Blummenfelt, Stornes and Iden: Raising the flag for Norway at Tokyo 2020

by doug.gray@triathlon.org on 20 Jul, 2021 01:11 • Español
Blummenfelt, Stornes and Iden: Raising the flag for Norway at Tokyo 2020

Something special happened on 28 April 2018 as Bermuda made its debut as a host of the World Triathlon Championship Series, a subtle shift in the balance of triathlon power towards Scandinavia courtesy of three men. Casper Stornes blew apart the field for most of the 40km bike and held on for a debut Series gold while behind him, Kristian Blummenfelt and Gustav Iden had put in incredible runs off the back of their own break to land silver and bronze.

All three were wearing the signature deep blue of Norway, all three celebrated like they had won.
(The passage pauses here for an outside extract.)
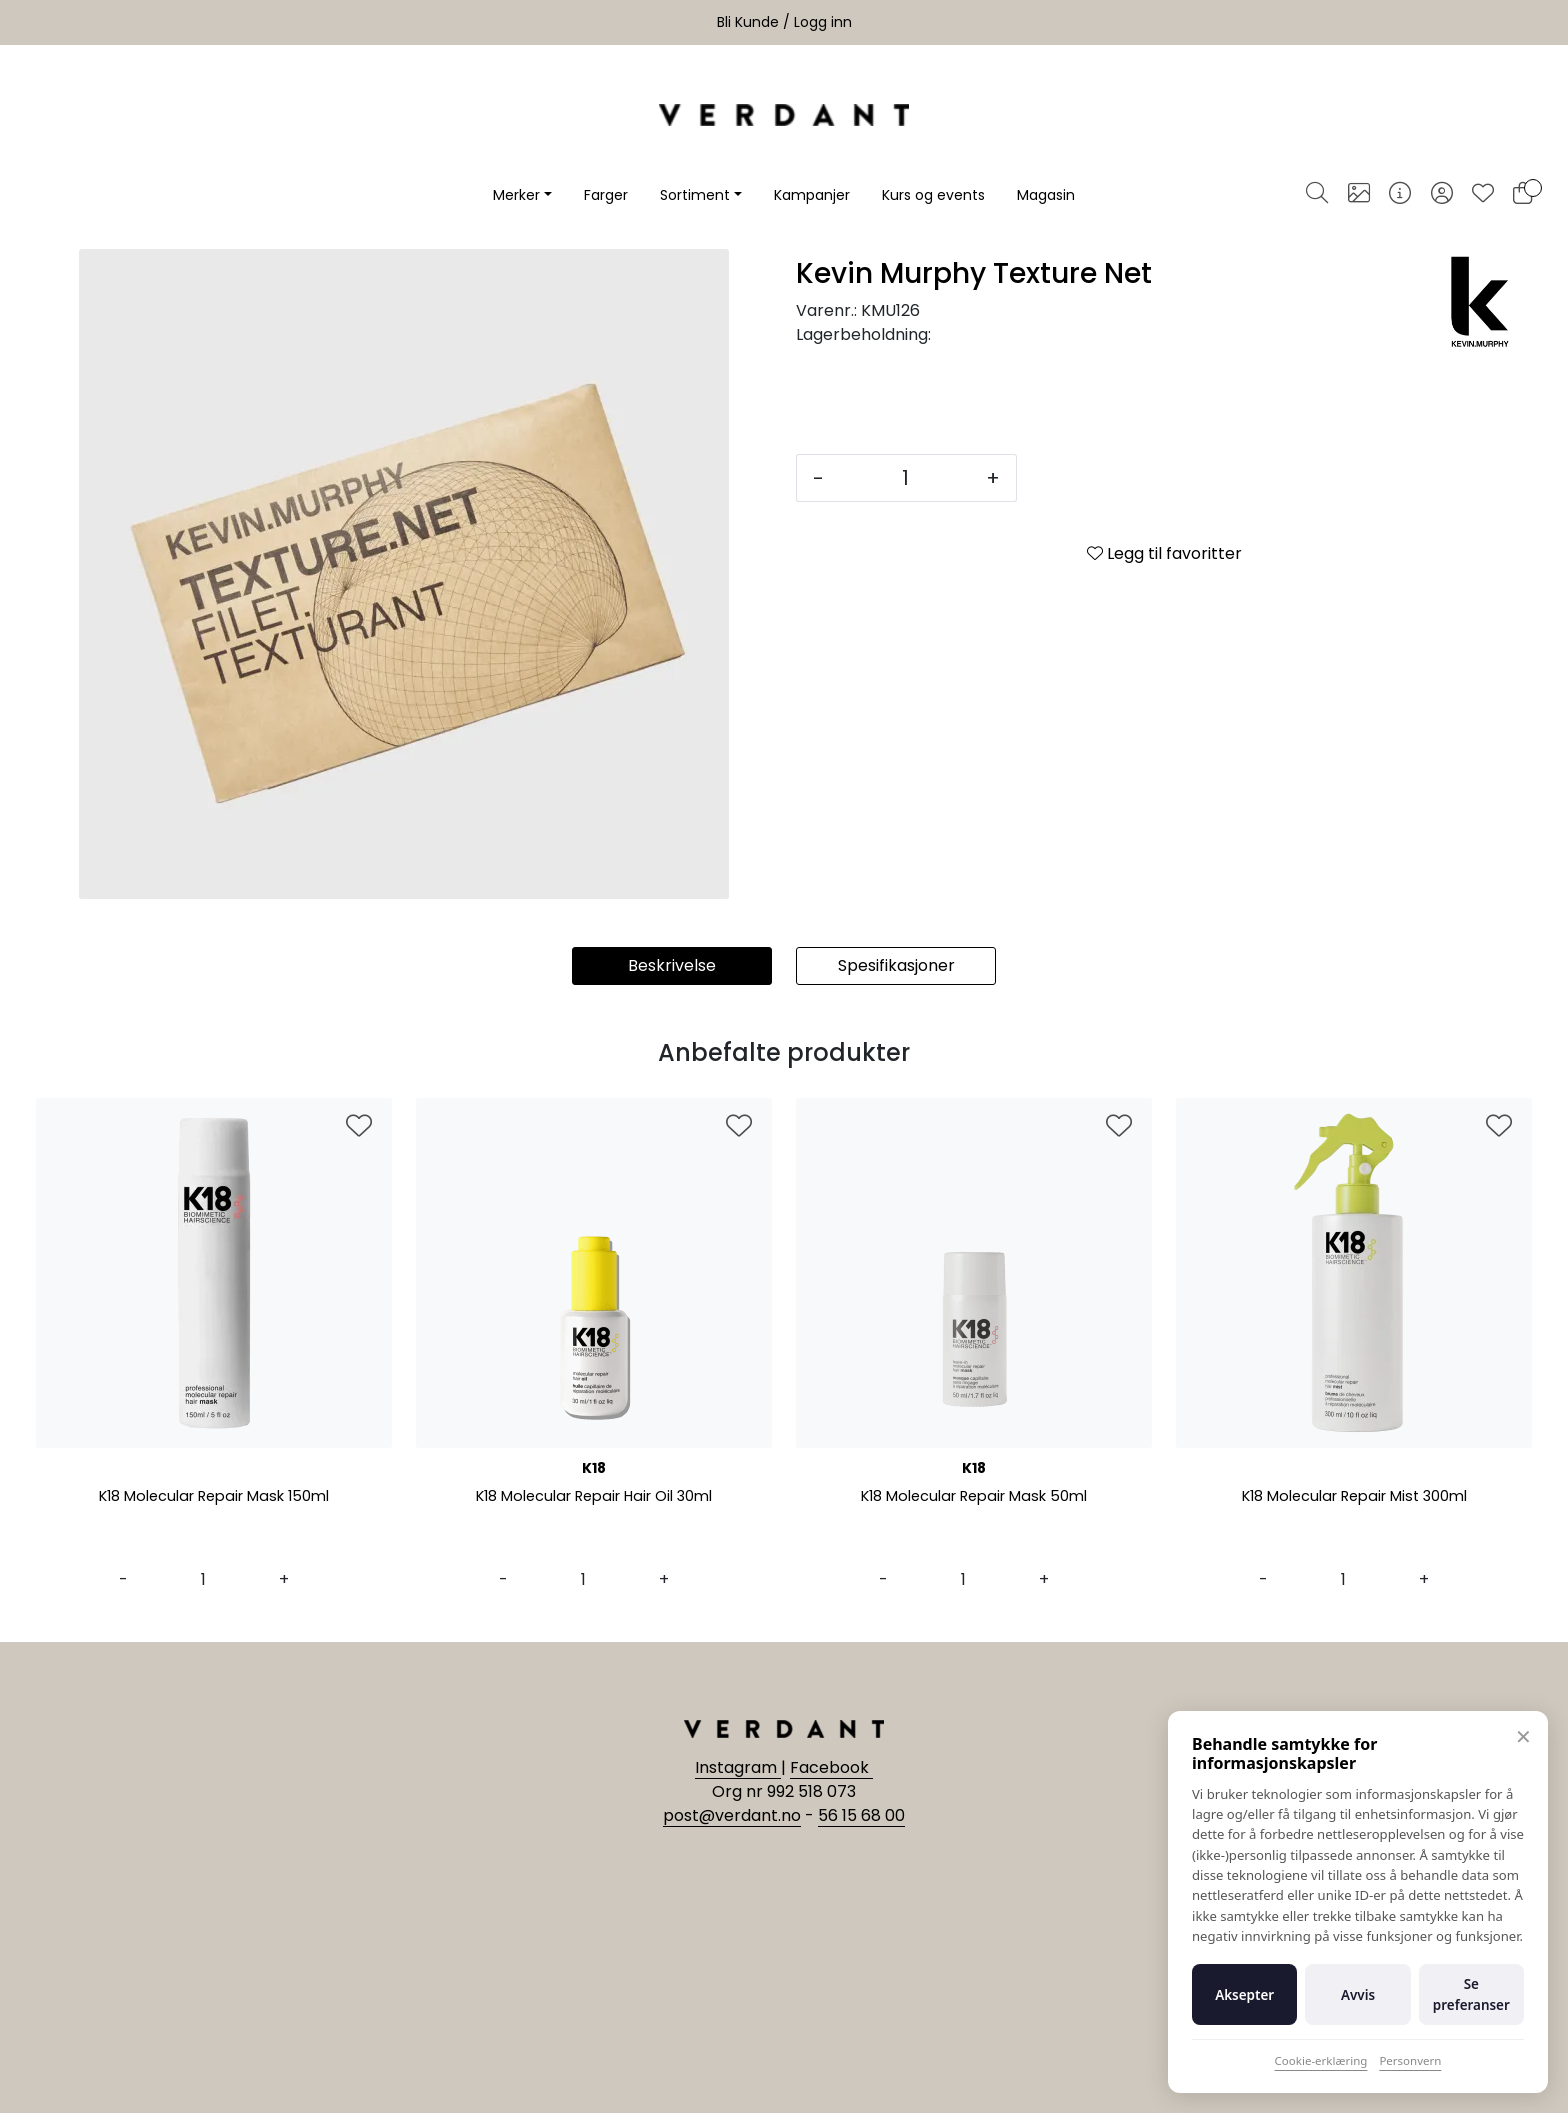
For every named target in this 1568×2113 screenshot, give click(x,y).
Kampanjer (812, 195)
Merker (516, 195)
It was the first time any nation had swept the podium at the top level of men’s racing, and it heralded a new era of Norwegian triathlon. The mastermind was Arild Tveiten, and it was the clearest evidence that the country’s high performance coach was right to have his sights set on a historic first Olympic Triathlon medal for the country at Tokyo 2020.

“I don’t think many people would have thought we could do that four years ago,” said Iden in his post-race interview that day before adding ominously - “Now we’re ready to take on the world.” Stornes and Blummenfelt went on to credit their coach as the man behind the transformation, as well as the bond and team spirit between the three of them.

Since that day, the trio’s success has continued but in varied forms. Stornes took silver in the Tokyo Test Event, Iden became the youngest Ironman 70.3 World Champion in Nice and Blummenfelt won a brilliant 2019 season closer in Lausanne. More recently, Blummenfelt has powered home at 2021 WTCS Yokohama and the World Triathlon Cup Lisbon to underline his big-race credentials once more. With no Norwegian Mixed Relay team qualified for Tokyo, all three will know they still have a great shot at bringing home at least one individual Olympic medal between them.

“This has been on the radar for ten years,” said 27-year-old Blummenfelt from training camp in Girona. “When we came together in 2009, we had 2020 on the schedule as the big goal and the ambition was to win a gold medal. This is something we have been working on for more than ten years and it is going to be very special.”

Reaching the Olympic Triathlon Mixed Relay start list may have been a stretch too far, albeit by the tightest of margins, as the team finished just off the podium in fourth after the Lisbon Qualification event, but the unique set up of the Olympic triathlon race looks like playing to the strengths of a men’s squad that has trained and raced so well together for so long.

“(In Tokyo) all three of us can race as we normally do, while the bigger teams will have their numbers limited to just three athletes maximum. The bike is more likely to have an impact and there are fewer people to hide behind, but we will still have that strength. The harder the race goes from the gun, the better for all three of us.”

The three train hard and race hard, relishing tough courses, loving throwing down challenges to their rivals, asking questions and pushing buttons from the start horn to the finish chute. For Iden, that meant finishing a disappointing 2020 strongly was a massive boost just at the right time.

“For me, 2020 had some ups and downs and I didn’t really perform. My biggest race I missed out on with a stomach bug, but I had a really good race in Daytona so was happy how it finished. The biggest goal now is of course Tokyo and we have done all we can to prepare for it. It is hard to follow the plan you’d like because of the travel restrictions and I wont have been home since January after the Olympics, but we have become accustomed to this and have a good plan to perform in Tokyo.”

Blummenfelt will hit his second Olympic start line after the ‘bonus’ of qualifying for Rio 2016, a race where his expectations were realistic but the learnings priceless. For the debutants Stornes and Iden, the Tokyo Test Event was the best preparation they could have had, finishing second and fourth respectively. Now 25 years-old, Iden does, however, have major Games experience of a different kind; the first ever European Games in Baku 2015.

“I think I was the first DNF in the history of those Games and that was the worst experience of my life, so I hope Tokyo will be a different race and I will have some learnings from Baku.”

So is it time to back the trio for at least one Olympic medal on 26 July? The Norwegians would.